Camminare all’aria aperta fa sempre bene, sia alla mente, che al corpo, e se le vostre passeggiate sono spesso in campagna, ricordatevi sempre di portare con voi un sacchetto di carta e un paio di guanti. Perché la natura regala sempre tanti di frutti e di erbe spontanee, e anche in autunno, ce ne sono molte da poter utilizzare in cucina. Basta aguzzare la vista. Buone e sane, le erbe spontanee fanno bene alla nostra salute in quanto ricche di vitamine e altri principi attivi, aiutano il nostro organismo a rafforzare le sue difese immunitarie e a prepararlo all’inverno. Da sempre utilizzate nella cucina tradizionale o come rimedio casalingo contro i malanni, ecco 5 erbe spontanee da raccogliere in autunno: 

  1. Senape selvatica. La Sinapis arvensis non teme il freddo, quindi da ottobre in poi, scrutate bene i campi oppure i bordi delle strade di campagna, perché è la sua stagione. I piccoli fiorellini di colore giallo vivo cominciano a sbocciare dalla primavera inoltrata fino a settembre, mentre in autunno i fiori lasciano spazio ai frutti, lunghi baccelli contenenti piccoli semi scuri. Le foglie di senape hanno un sapore che richiama un po’ gli spinaci e si possono scottare e aggiungere alla frittata, mentre i semi della senape si aggiungono alle insalate, oppure vengono usati per la preparazione della famosa salsa da utilizzare per accompagnare piatti di carne bianca o verdure.
  2. Topinambur. Il Topinambur (Helianthus tuberosus), è sempre più apprezzato in cucina per quel suo gusto delicato, che sembra un incrocio tra il carciofo e la patata. Siamo abituati a mangiare le radici di topinambur in ogni modo: stufate, fritte come chips, nel risotto, sotto forma di crema, ma sapete che anche i suoi fiori e le foglie sono commestibili? Sì, quelle belle margherite gialle che crescono spontaneamente in campagna nei mesi autunnali, si possono mangiare tranquillamente. Usateli freschi nelle insalate, alle quali daranno un tocco di vivacità, mentre se li essiccate, i petali, vi saranno d’aiuto per arricchire gli impasti di grissini, cracker e pane. Le foglie giovani, sbollentatele velocemente, vi sorprenderanno per il risultato aromatico e croccante.
  3. CaccialepreLa Reichardia picroides è un erba amara che ha proprietà diuretiche, rinfrescanti e depurative. Le migliori da usare in cucina sono le foglie giovani, perché molto tenere, quindi il periodo di raccolta migliore  è l’autunno o l’inverno.  Si raccomanda di tagliare la base della rosetta con un coltellino, in questo modo, la radice, rimarrà al suo posto, e continuerà a produrre nuove foglie. La caccialepre si consuma cruda, condita semplicemente con olio, sale e limone o aggiunta ad altre misticanze, mentre le foglie essiccate servono per tisane e decotti.
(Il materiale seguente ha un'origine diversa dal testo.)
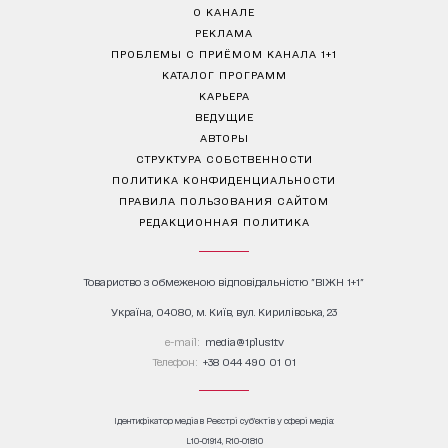
О КАНАЛЕ
РЕКЛАМА
ПРОБЛЕМЫ С ПРИЁМОМ КАНАЛА 1+1
КАТАЛОГ ПРОГРАММ
КАРЬЕРА
ВЕДУЩИЕ
АВТОРЫ
СТРУКТУРА СОБСТВЕННОСТИ
ПОЛИТИКА КОНФИДЕНЦИАЛЬНОСТИ
ПРАВИЛА ПОЛЬЗОВАНИЯ САЙТОМ
РЕДАКЦИОННАЯ ПОЛИТИКА
Товариство з обмеженою відповідальністю "ВІЖН 1+1"
Україна, 04080, м. Київ, вул. Кирилівська, 23
е-mail:
media@1plus1.tv
Телефон:
+38 044 490 01 01
Ідентифікатор медіа в Реєстрі суб’єктів у сфері медіа:
L10-01914, R10-01810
Si può anche lessare la caccialepre, e usarla come ripieno per torte salate o ravioli. 
  4. Tarassaco. La bellezza di questa erba spontanea, detta anche Dente di Leone è che si può trovare dalla primavera fino a tutto novembre. Del tarassaco non si butta via nulla: fiori, foglie e radici, tutto è commestibile, ed è fonte di vitamine e minerali. È una pianta erbacea perenne molto diffusa, usata fin dall’antichità come rimedio naturale per le sue proprietà diuretiche e depurative. In cucina può essere utilizzata in tantissime ricette: si può semplicemente stufare in padella con uno spicchio d’aglio e un filo di olio extravergine di oliva, oppure si possono usare le foglie per aromatizzare il burro o per fare un pesto per condire la pasta.
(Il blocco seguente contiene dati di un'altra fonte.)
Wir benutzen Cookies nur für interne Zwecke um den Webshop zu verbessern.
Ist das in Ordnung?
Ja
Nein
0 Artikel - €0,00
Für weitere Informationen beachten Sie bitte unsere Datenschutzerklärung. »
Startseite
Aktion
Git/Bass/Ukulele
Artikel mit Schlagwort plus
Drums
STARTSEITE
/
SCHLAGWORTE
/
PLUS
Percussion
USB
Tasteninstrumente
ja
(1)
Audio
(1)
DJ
  5. Centocchio. Per il suo piccolo fiore bianco che richiama una piccola stella, il centocchio è conosciuto anche come Stellaria media. È  una delle poche piante che si trova sia in autunno che in inverno, ha un alto valore nutritivo, in quanto è ricca di magnesio, calcio, ferro, silicio, vitamina A e vitamina C, e abbassa i livelli del colesterolo. Le sue foglie normalmente si consumano crude e sono ottime per farci il pesto o da aggiungere all’insalata, inoltre sono ottime anche per preparare un  decotto, ed è utile a chi soffre di anemia. Ma fate attenzione, questa pianta contiene Saponina, quindi è meglio non eccedere nelle quantità.